* **TASK**
Go to the line containing "Trade-in - Program Retomas Mobile" in the records below and print it and every following line exactly, on through the line containing "Loja Samsung Educação", then stop.

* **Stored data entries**

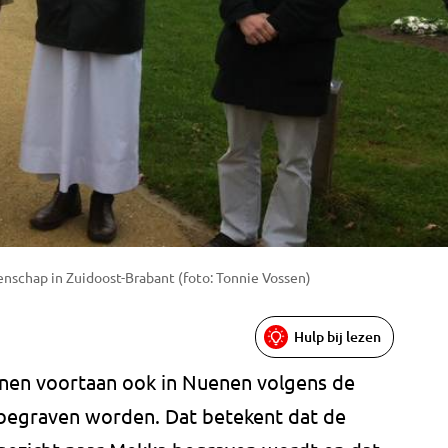
nschap in Zuidoost-Brabant (foto: Tonnie Vossen)
Hulp bij lezen
nnen voortaan ook in Nuenen volgens de
n begraven worden. Dat betekent dat de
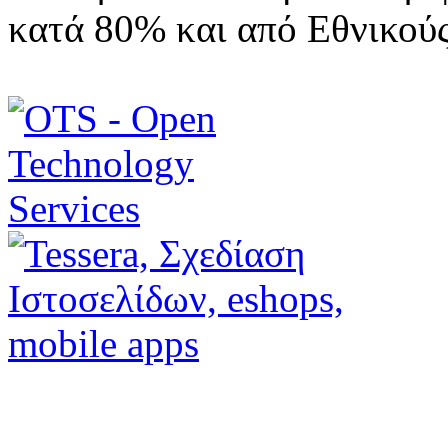
κατά 80% και από Εθνικού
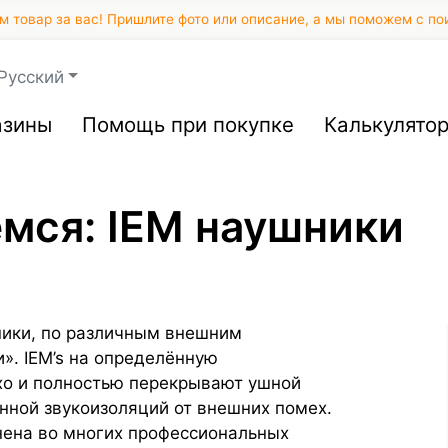
 товар за вас! Пришлите фото или описание, а мы поможем с по
Русский
азины
Помощь при покупке
Калькулято
мся: IEM наушники
ники, по различным внешним
. IEM’s на определённую
ухо и полностью перекрывают ушной
нной звукоизоляций от внешних помех.
нена во многих профессиональных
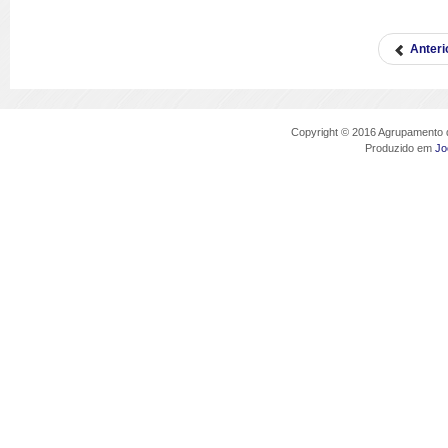
Anteri
Copyright © 2016 Agrupamento d
Produzido em
Jo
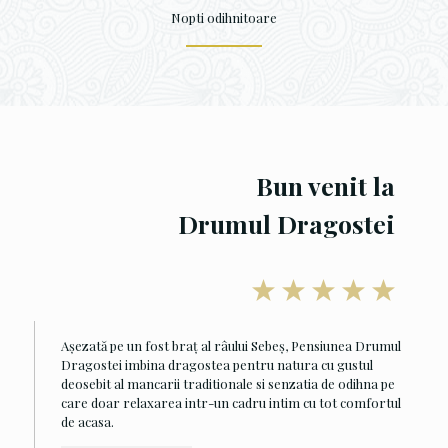
Nopti odihnitoare
Bun venit la
Drumul Dragostei
Aşezată pe un fost braţ al râului Sebeş, Pensiunea Drumul
Dragostei imbina dragostea pentru natura cu gustul
deosebit al mancarii traditionale si senzatia de odihna pe
care doar relaxarea intr-un cadru intim cu tot comfortul
de acasa.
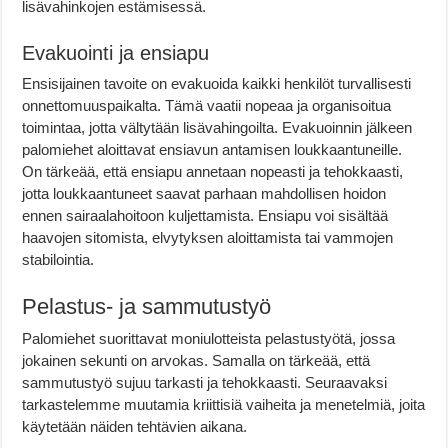
lisävahinkojen estämisessä.
Evakuointi ja ensiapu
Ensisijainen tavoite on evakuoida kaikki henkilöt turvallisesti
onnettomuuspaikalta. Tämä vaatii nopeaa ja organisoitua
toimintaa, jotta vältytään lisävahingoilta. Evakuoinnin jälkeen
palomiehet aloittavat ensiavun antamisen loukkaantuneille.
On tärkeää, että ensiapu annetaan nopeasti ja tehokkaasti,
jotta loukkaantuneet saavat parhaan mahdollisen hoidon
ennen sairaalahoitoon kuljettamista. Ensiapu voi sisältää
haavojen sitomista, elvytyksen aloittamista tai vammojen
stabilointia.
Pelastus- ja sammutustyö
Palomiehet suorittavat moniulotteista pelastustyötä, jossa
jokainen sekunti on arvokas. Samalla on tärkeää, että
sammutustyö sujuu tarkasti ja tehokkaasti. Seuraavaksi
tarkastelemme muutamia kriittisiä vaiheita ja menetelmiä, joita
käytetään näiden tehtävien aikana.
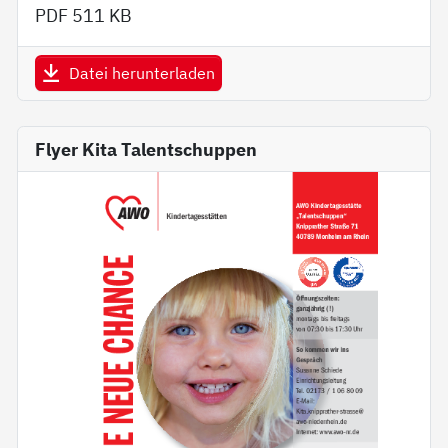
PDF
511 KB
Datei herunterladen
Flyer Kita Talentschuppen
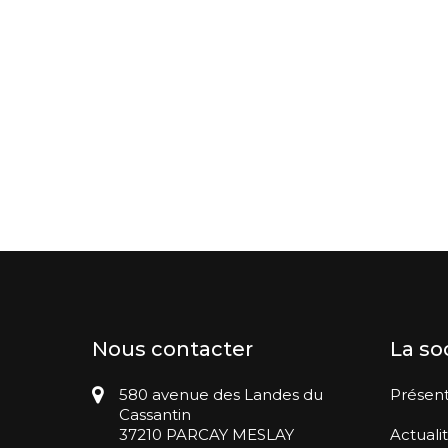
Nous contacter
La so
580 avenue des Landes du
Présent
Cassantin
37210 PARCAY MESLAY
Actuali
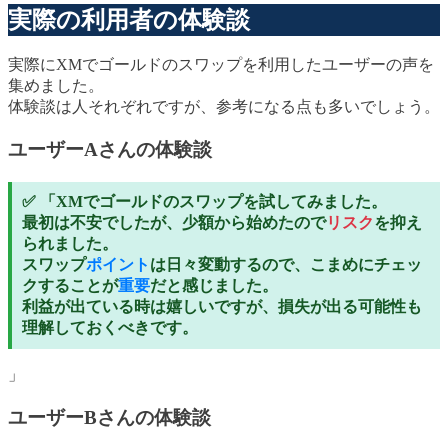
実際の利用者の体験談
実際にXMでゴールドのスワップを利用したユーザーの声を
集めました。
体験談は人それぞれですが、参考になる点も多いでしょう。
ユーザーAさんの体験談
✅ 「XMでゴールドのスワップを試してみました。
最初は不安でしたが、少額から始めたので
リスク
を抑え
られました。
スワップ
ポイント
は日々変動するので、こまめにチェッ
クすることが
重要
だと感じました。
利益が出ている時は嬉しいですが、損失が出る可能性も
理解しておくべきです。
」
ユーザーBさんの体験談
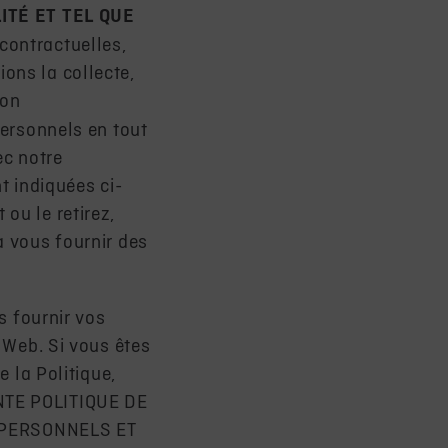
ITÉ ET TEL QUE
contractuelles,
ons la collecte,
ion
ersonnels en tout
ec notre
t indiquées ci-
ou le retirez,
à vous fournir des
s fournir vos
 Web. Si vous êtes
e la Politique,
ENTE POLITIQUE DE
 PERSONNELS ET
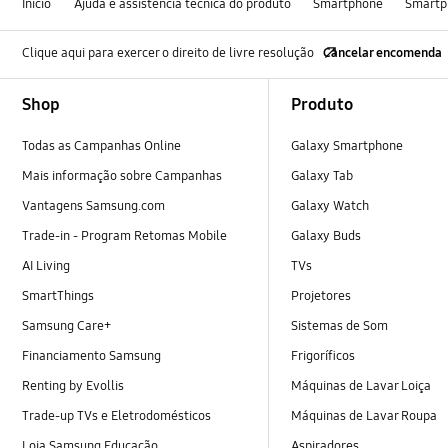
Início
Ajuda e assistência técnica do produto
Smartphone
Smartp
Clique aqui para exercer o direito de livre resolução
Cancelar encomenda
Footer Navigation
Shop
Produto
Todas as Campanhas Online
Galaxy Smartphone
Mais informação sobre Campanhas
Galaxy Tab
Vantagens Samsung.com
Galaxy Watch
Trade-in - Program Retomas Mobile
Galaxy Buds
AI Living
TVs
SmartThings
Projetores
Samsung Care+
Sistemas de Som
Financiamento Samsung
Frigoríficos
Renting by Evollis
Máquinas de Lavar Loiça
Trade-up TVs e Eletrodomésticos
Máquinas de Lavar Roupa
Loja Samsung Educação
Aspiradores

* **SOLUTION TO THIS PROBLEM**
Trade-in - Program Retomas Mobile
Galaxy Buds
AI Living
TVs
SmartThings
Projetores
Samsung Care+
Sistemas de Som
Financiamento Samsung
Frigoríficos
Renting by Evollis
Máquinas de Lavar Loiça
Trade-up TVs e Eletrodomésticos
Máquinas de Lavar Roupa
Loja Samsung Educação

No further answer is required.